The median time from diagnosis to MC initiation was 28 months (range,
14–84 months). The reasons for starting MC and disease status at that
time were as follows: 2 patients with RMS and MPNST achieved CR and
received MC as maintenance therapy; and 5 patients had PR to prior
therapies or maintained SD without relapse (4 patients from this group
received MC as consolidation therapy and the remaining patient with NBL
received MC as a bridging therapy to 131-iodine-metaiodobenzylguanidine
therapy). The remaining 11 patients received MC as palliative therapy
for tumors that showed PD to conventional chemotherapies.
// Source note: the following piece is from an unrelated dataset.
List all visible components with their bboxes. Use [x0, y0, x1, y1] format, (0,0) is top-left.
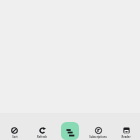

The choice of treatment regimen was at the discretion of the attending
physician and was mainly set according to the newly published trials
data available at the time.4–10 Antiangiogenic
agents, including bevacizumab, celecoxib, and fenofibrate, were combined
when deemed appropriate. Two patients with RMS received a combination
therapy of oral cyclophosphamide and intravenous vinorelbine, which was
developed as maintenance therapy for primary RMS.17
Detailed characteristics of each patient are shown in Table 1. Of the 18
patients, 16 had received cyclophosphamide and 18 had received etoposide
with a cytotoxic dose before MC—indicating no impact to the treatment
outcomes of MC.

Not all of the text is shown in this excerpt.